Special Education Accommodations

If you have not had a chance to read our recent blog about the IEP (Individual Education Plan), you can find it here http://bit.ly/hKNAPQ. As promised, this blog will discuss some common accommodations and teaching strategies which can be used to help students in a special education program achieve the learning expectations for a course. Accommodations are generally available in three areas: instruction, assessment/evaluation and learning environment.

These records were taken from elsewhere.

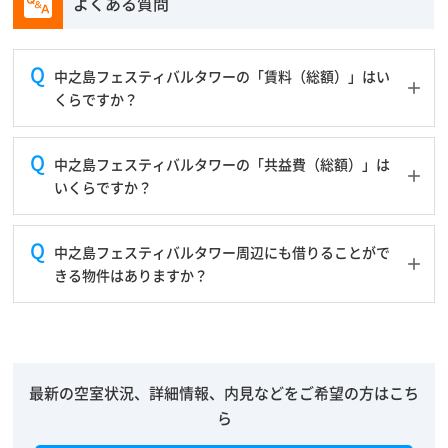
よくある質問
中之島フェスティバルタワーの「賃料（総額）」はい
くらですか？
中之島フェスティバルタワーの「共益費（総額）」は
いくらですか？
中之島フェスティバルタワー周辺にも借りることがで
きる物件はありますか？
最新の空室状況、詳細情報、内見などをご希望の方はこち
ら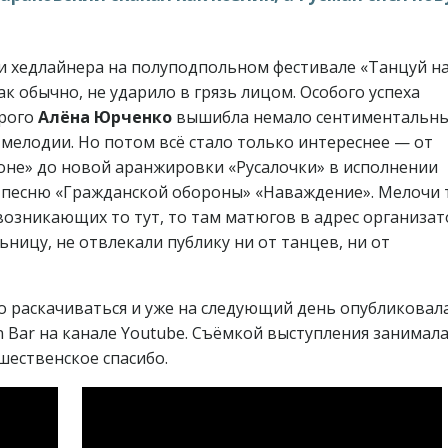
ли хедлайнера на полуподпольном фестивале «Танцуй н
ак обычно, не ударило в грязь лицом. Особого успеха
орого
Алёна Юрченко
вышибла немало сентиментальн
мелодии. Но потом всё стало только интереснее — от
оне» до новой аранжировки «Русалочки» в исполнении
 песню «Гражданской обороны» «Наваждение». Мелочи 
возникающих то тут, то там матюгов в адрес организат
ьницу, не отвлекали публику ни от танцев, ни от
о раскачиваться и уже на следующий день опубликовала
n Bar на канале Youtube. Съёмкой выступления занимал
сшественское спасибо.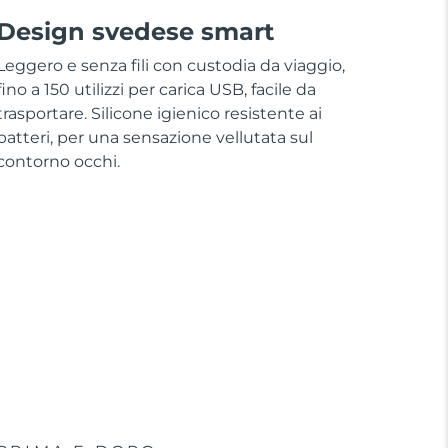
Design svedese smart
Leggero e senza fili con custodia da viaggio,
fino a 150 utilizzi per carica USB, facile da
trasportare. Silicone igienico resistente ai
batteri, per una sensazione vellutata sul
contorno occhi.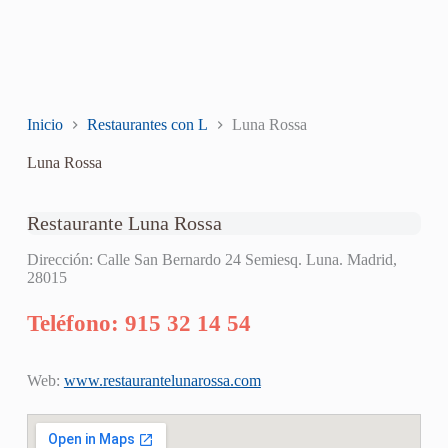
Inicio
Restaurantes con L
Luna Rossa
Luna Rossa
Restaurante Luna Rossa
Dirección: Calle San Bernardo 24 Semiesq. Luna. Madrid,
28015
Teléfono: 915 32 14 54
Web:
www.restaurantelunarossa.com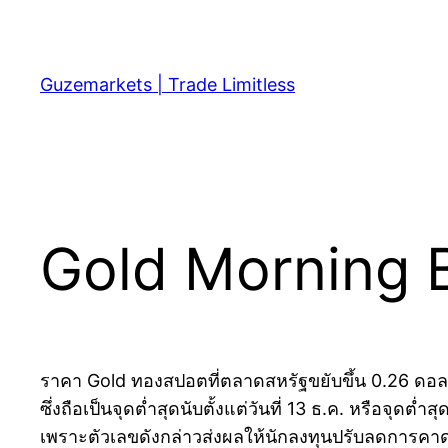
Skip
to
content
Guzemarkets | Trade Limitless
Gold Morning B
ราคา Gold ทองสปอตที่ตลาดสหรัฐขยับขึ้น 0.26 ดอลล
ซึ่งถือเป็นจุดต่ำสุดนับตั้งแต่วันที่ 13 ธ.ค. หรือจ
เพราะตัวเลขดังกล่าวส่งผลให้นักลงทุนปรับลดการคาด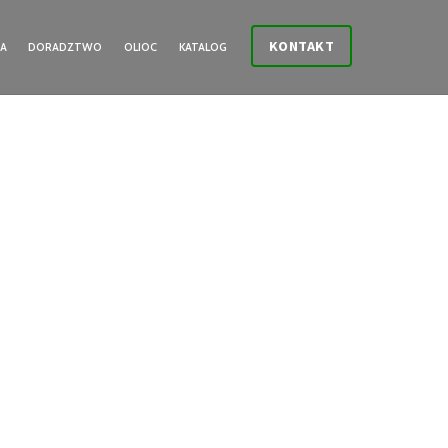
KONTAKT
IA
DORADZTWO
OLIOC
KATALOG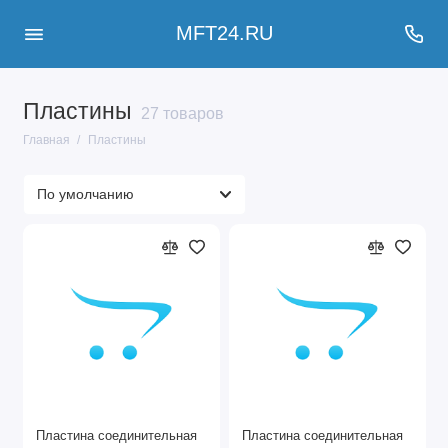
MFT24.RU
Пластины
27 товаров
Главная
Пластины
Пластина соединительная
Пластина соединительная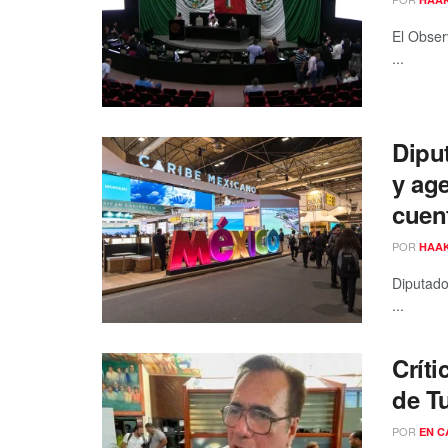
El Observ
...
Dipu
y age
cuen
POR
HAA
Diputado
...
Críti
de Tu
POR
EN C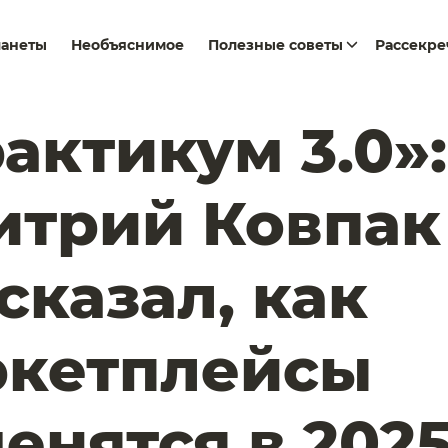
ланеты
Необъяснимое
Полезные советы
Рассекр
актикум 3.0»:
итрий Ковпак
сказал, как
ркетплейсы
енятся в 202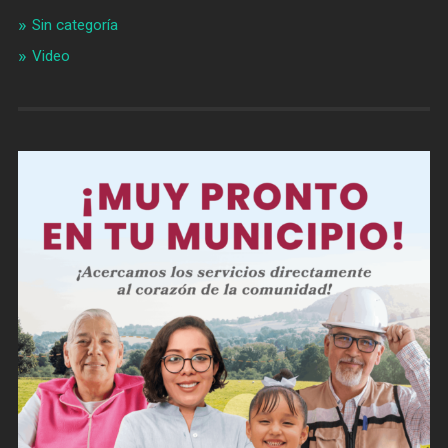
Sin categoría
Video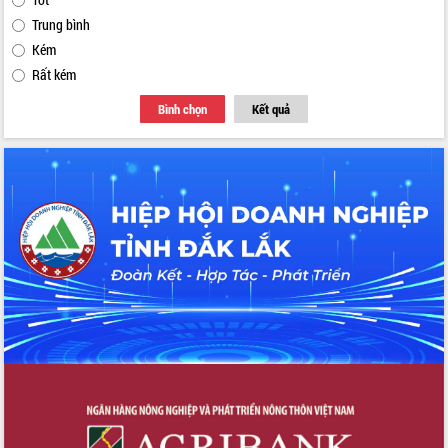
Trung bình
Kém
Rất kém
Bình chọn
Kết quả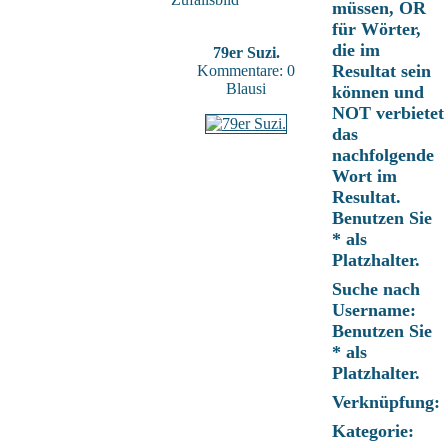
müssen, OR
für Wörter,
die im
79er Suzi.
Resultat sein
Kommentare: 0
Blausi
können und
NOT verbietet
das
nachfolgende
Wort im
Resultat.
Benutzen Sie
* als
Platzhalter.
Suche nach
Username:
Benutzen Sie
* als
Platzhalter.
Verknüpfung:
Kategorie: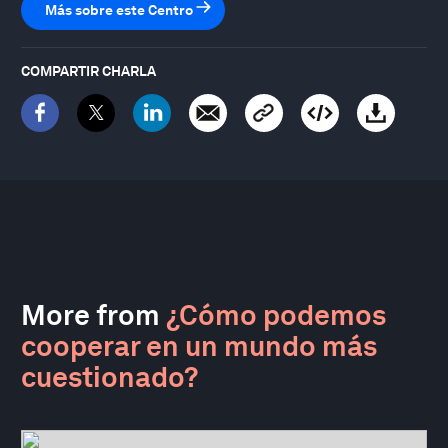
Más sobre este Centro
COMPARTIR CHARLA
More from
¿Cómo podemos
cooperar en un mundo más
cuestionado?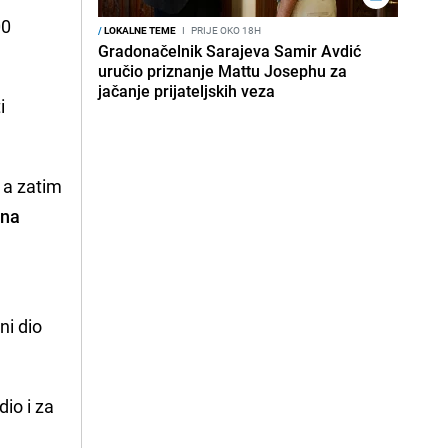
00
/
LOKALNE TEME
I
PRIJE OKO 18H
Gradonačelnik Sarajeva Samir Avdić
uručio priznanje Mattu Josephu za
jačanje prijateljskih veza
i
 a zatim
lna
c
ni dio
dio i za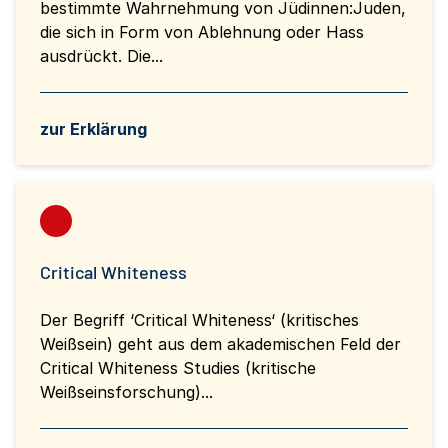
bestimmte Wahrnehmung von Jüdinnen:Juden,
die sich in Form von Ablehnung oder Hass
ausdrückt. Die...
zur Erklärung
Critical Whiteness
Der Begriff ‘Critical Whiteness‘ (kritisches
Weißsein) geht aus dem akademischen Feld der
Critical Whiteness Studies (kritische
Weißseinsforschung)...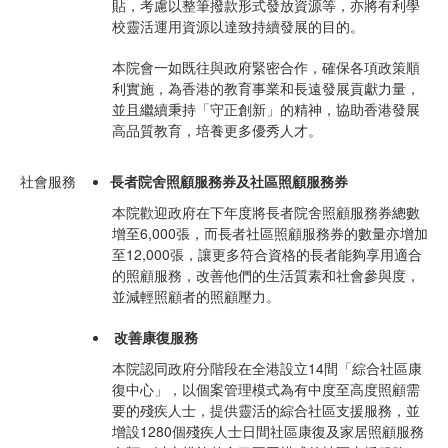
貼，考慮以整筆撥款形式發放資源等，亦將有利學
校靈活運用資源以達致持續發展的目的。
本院會一如既往與政府緊密合作，確保各項政策順
利實施，為香港的教育事業和長遠發展貢獻力量，
並且繼續秉持「守正創新」的精神，協助香港發展
高品質教育，培養更多優秀人才。
社會服務
長者院舍照顧服務券及社區照顧服務券
本院歡迎政府在下年度將長者院舍照顧服務券總數
增至6,000張，而長者社區照顧服務券的數量亦增加
至12,000張，讓更多符合資格的長者能夠享用適合
的照顧服務，改善他們的生活質素和社會參與度，
並減輕照顧者的照顧壓力。
改善康復服務
本院認同政府分階段在全港設立14間「綜合社區康
復中心」，以個案管理模式為有中度至高度照顧需
要的殘疾人士，提供靈活的綜合社區支援服務，並
增設1280個殘疾人士日間社區康復及家居照顧服務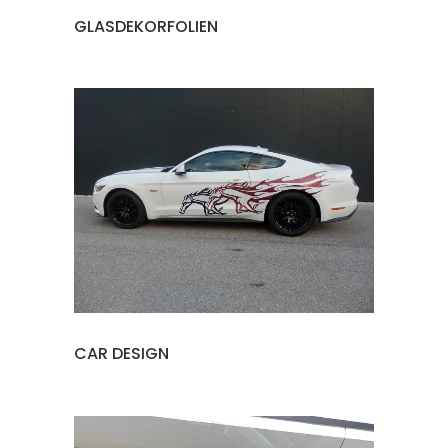
GLASDEKORFOLIEN
CAR DESIGN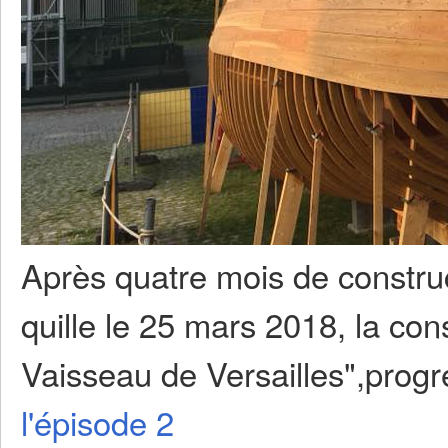
Après quatre mois de construc
quille le 25 mars 2018, la con
Vaisseau de Versailles",progr
l'épisode 2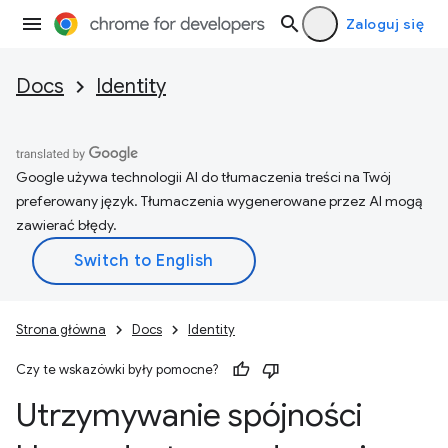
Zaloguj się
Docs
Identity
Google używa technologii AI do tłumaczenia treści na Twój
preferowany język. Tłumaczenia wygenerowane przez AI mogą
zawierać błędy.
Strona główna
Docs
Identity
Czy te wskazówki były pomocne?
Utrzymywanie spójności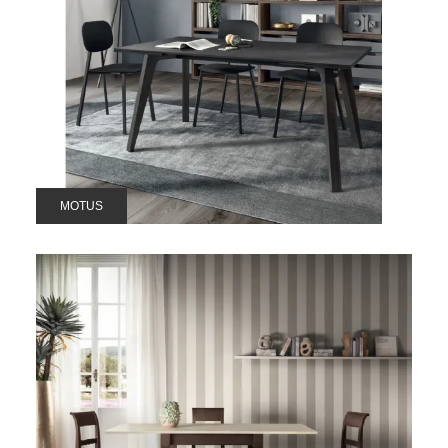
MOTUS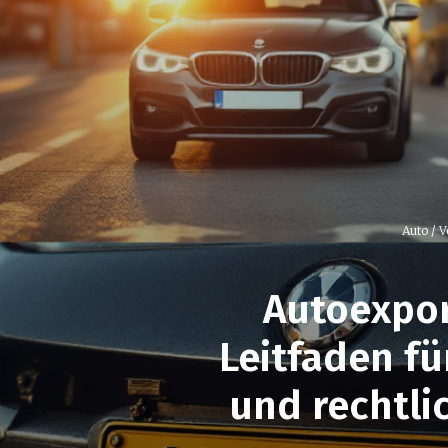
Auto / 
Autoexpor
Leitfaden fü
und rechtli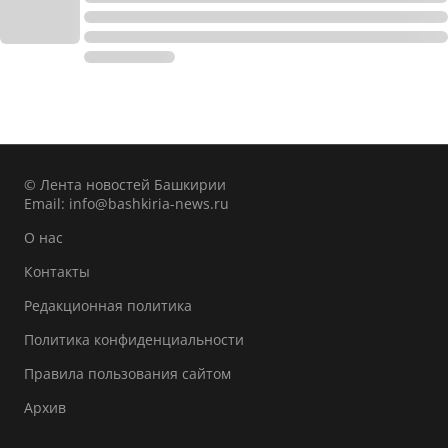
© Лента новостей Башкирии
Email:
info@bashkiria-news.ru
О нас
Контакты
Редакционная политика
Политика конфиденциальности
Правила пользования сайтом
Архив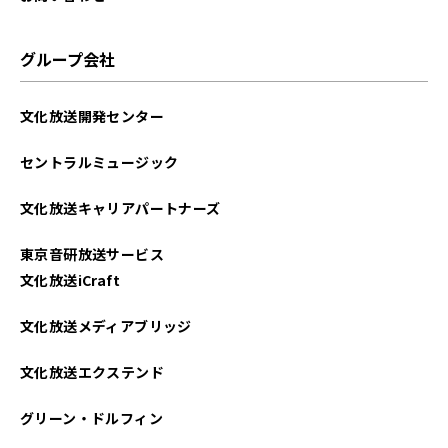
グループ会社
文化放送開発センター
セントラルミュージック
文化放送キャリアパートナーズ
東京音研放送サービス
文化放送iCraft
文化放送メディアブリッジ
文化放送エクステンド
グリーン・ドルフィン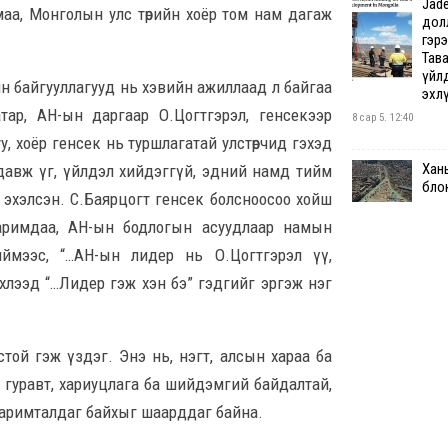
Jade
маа, Монголын улс төрийн хоёр том нам дагаж
дол
гэрэ
Тав
үйлд
йн байгууллагууд нь хэвийн ажиллаад л байгаа
эхл
тар, АН-ын даргаар О.Цогтгэрэл, генсекээр
8 сар 5. 12:40
, хоёр генсек нь туршлагатай улстөрчид гэхэд
Хан
а давж үг, үйлдэл хийдэггүй, эдний намд тийм
бло
 эхэлсэн. С.Баярцогт генсек болсноосоо хойш
ажи
Заримдаа, АН-ын бодлогын асуудлаар намын
8 сар
ймээс, “…АН-ын лидер нь О.Цогтгэрэл үү,
Цаг
эхлээд “…Лидер гэж хэн бэ” гэдгийг эргэж нэг
Хүү
үйлд
оно
той гэж үздэг. Энэ нь, нэгт, алсын хараа ба
8 сар
ай, гуравт, хариуцлага ба шийдэмгий байдалтай,
“Ая
г баримталдаг байхыг шаарддаг байна.
хув
салб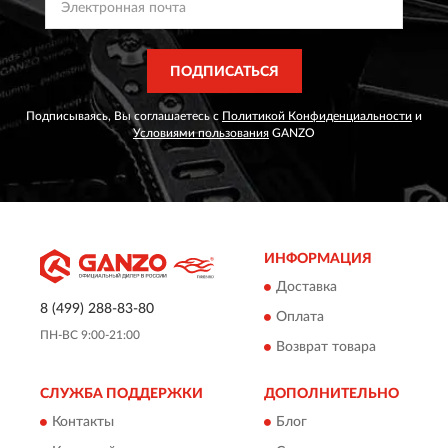
ПОДПИСАТЬСЯ
Подписываясь, Вы соглашаетесь с
Политикой Конфиденциальности
и
Условиями пользования
GANZO
ИНФОРМАЦИЯ
Доставка
8 (499) 288-83-80
Оплата
ПН-ВС 9:00-21:00
Возврат товара
СЛУЖБА ПОДДЕРЖКИ
ДОПОЛНИТЕЛЬНО
Контакты
Блог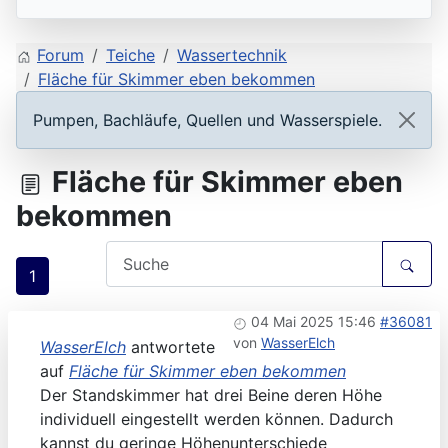
Forum
Teiche
Wassertechnik
Fläche für Skimmer eben bekommen
Pumpen, Bachläufe, Quellen und Wasserspiele.
Fläche für Skimmer eben
bekommen
1
04 Mai 2025 15:46
#36081
von
WasserElch
WasserElch
antwortete
auf
Fläche für Skimmer eben bekommen
Der Standskimmer hat drei Beine deren Höhe
individuell eingestellt werden können. Dadurch
kannst du geringe Höhenunterschiede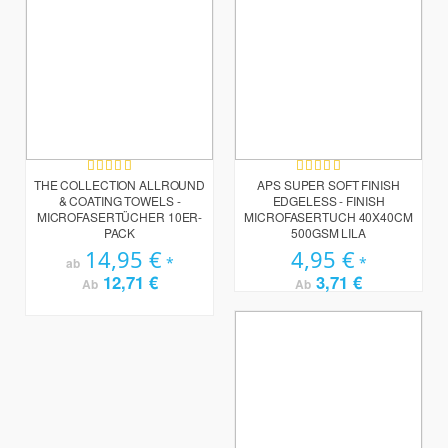
Bewertung:
Bewertung:
100%
100%
THE COLLECTION ALLROUND
APS SUPER SOFT FINISH
& COATING TOWELS -
EDGELESS - FINISH
MICROFASERTÜCHER 10ER-
MICROFASERTUCH 40X40CM
PACK
500GSM LILA
14,95 €
4,95 €
ab
12,71 €
3,71 €
Ab
Ab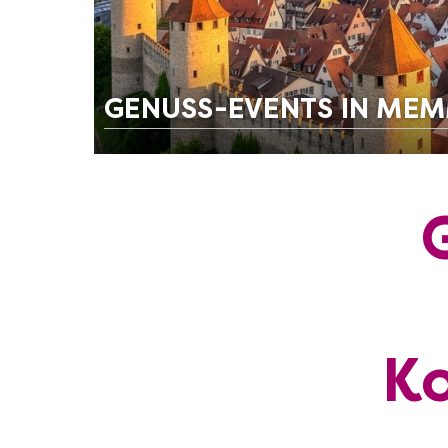
GENUSS-EVENTS IN ME
Ko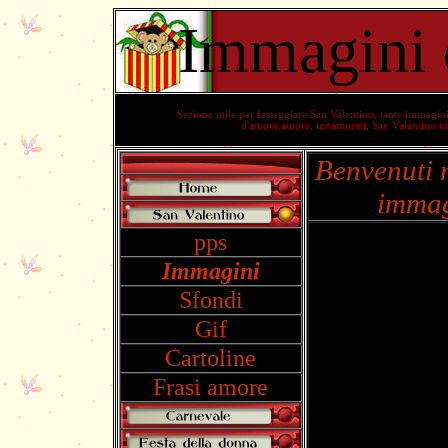
Immagini 
Sezione utile per festeggiare San Valentino, tante immagin
d'amore,amore, innamorati, San Valentino im
Benvenuti n
immag
pps
Immagini
Sfondi
Gif
Cartoline
Frasi amore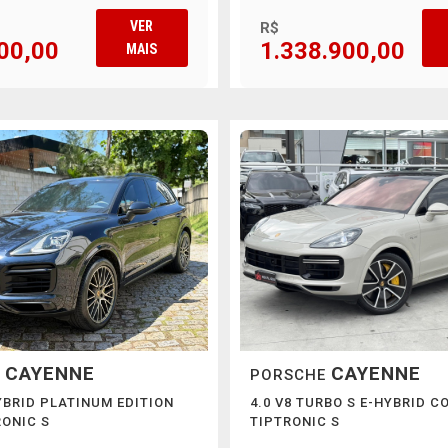
VER
R$
00,00
1.338.900,00
MAIS
CAYENNE
CAYENNE
E
PORSCHE
HYBRID PLATINUM EDITION
4.0 V8 TURBO S E-HYBRID 
ONIC S
TIPTRONIC S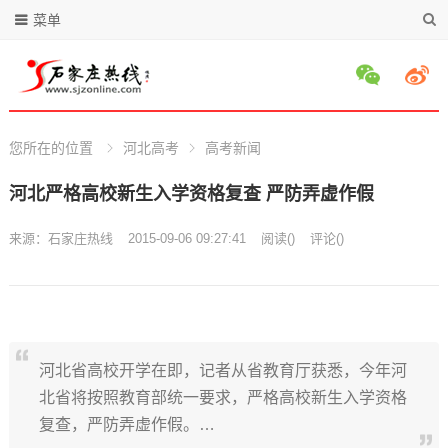
菜单
您所在的位置
河北高考
高考新闻
河北严格高校新生入学资格复查 严防弄虚作假
来源：
石家庄热线
2015-09-06 09:27:41
阅读
(
)
评论(
)
河北省高校开学在即，记者从省教育厅获悉，今年河
北省将按照教育部统一要求，严格高校新生入学资格
复查，严防弄虚作假。…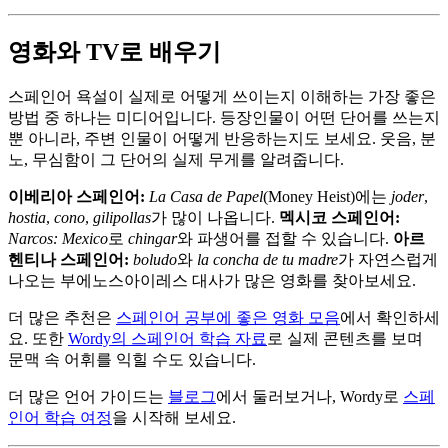
영화와 TV로 배우기
스페인어 욕설이 실제로 어떻게 쓰이는지 이해하는 가장 좋은
방법 중 하나는 미디어입니다. 등장인물이 어떤 단어를 쓰는지
뿐 아니라, 주변 인물이 어떻게 반응하는지도 보세요. 웃음, 분
노, 무심함이 그 단어의 실제 무게를 알려줍니다.
이베리아 스페인어:
La Casa de Papel
(Money Heist)에는
joder
,
hostia
,
cono
,
gilipollas
가 많이 나옵니다.
멕시코 스페인어:
Narcos: Mexico
로
chingar
와 파생어를 접할 수 있습니다.
아르
헨티나 스페인어:
boludo
와
la concha de tu madre
가 자연스럽게
나오는 부에노스아이레스 대사가 많은 영화를 찾아보세요.
더 많은 추천은
스페인어 공부에 좋은 영화 모음
에서 확인하세
요. 또한
Wordy의 스페인어 학습 자료
로 실제 콘텐츠를 보며
문맥 속 어휘를 익힐 수도 있습니다.
더 많은 언어 가이드는
블로그
에서 둘러보거나, Wordy로
스페
인어 학습 여정
을 시작해 보세요.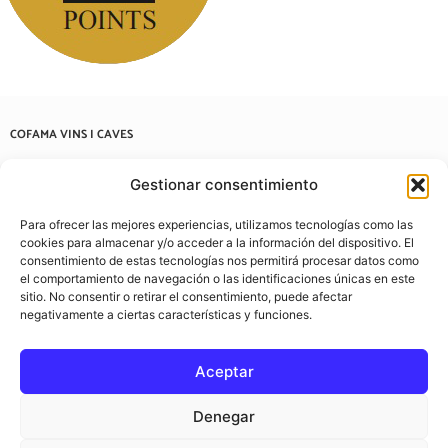
COFAMA VINS I CAVES
Carrer de Casanovas i Bosch, 57, 08202 Sabadell, Barcelona
Gestionar consentimiento
937 22 03 38
Para ofrecer las mejores experiencias, utilizamos tecnologías como las
info@cofamavins.com
cookies para almacenar y/o acceder a la información del dispositivo. El
consentimiento de estas tecnologías nos permitirá procesar datos como
el comportamiento de navegación o las identificaciones únicas en este
sitio. No consentir o retirar el consentimiento, puede afectar
negativamente a ciertas características y funciones.
Aceptar
Denegar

Instructional accommodations are those that occur during the actual teaching/learning experience. They can include:

  • paired groupings (peer support)
  • graphic organizers
  • access to computer and digital technologies or other learning tools
  • additional time for classroom assignments
  • copies of board notes
  • clarification and repetition of lessons
  • enrichment opportunities
  • chapter summaries

 

Assessment and evaluation accommodations are intended to support a student in demonstrating the learning expectations in a manner that is best suited to her strengths or needs. Some assessment and evaluation accommodations are:

  • additional time for tests and assignments
  • the option to write tests in a quiet space
  • allowing students to complete tasks or present information in alternative ways (i.e. oral response, dramatizations, role play etc)
  • the use of scribes for tests
  • access to computer and digital technologies for tests and assignments
  • access to longer, more complex test questions before the test
  • opportunity to use study/sheets or essay outlines for tests/quizzes

 

Environmental accommodations are available to students who benefit from adaptations within the learning environment. These can include:

  • preferential seating (i.e. seating at the front of the class)
  • limiting distracting stimuli
  • increased distance between desks
  • reduction of noise
  • alternative work spaces

 

Accommodations do not alter what a student learns, or what a test or assignment is intended to measure. Rather, they provide students in special education programs opportunities to demonstrate the same essential learning, or to complete the same assignment or test as other students, by changing the format, timing, scheduling, presentation, response, or setting of instruction, assessment and evaluation.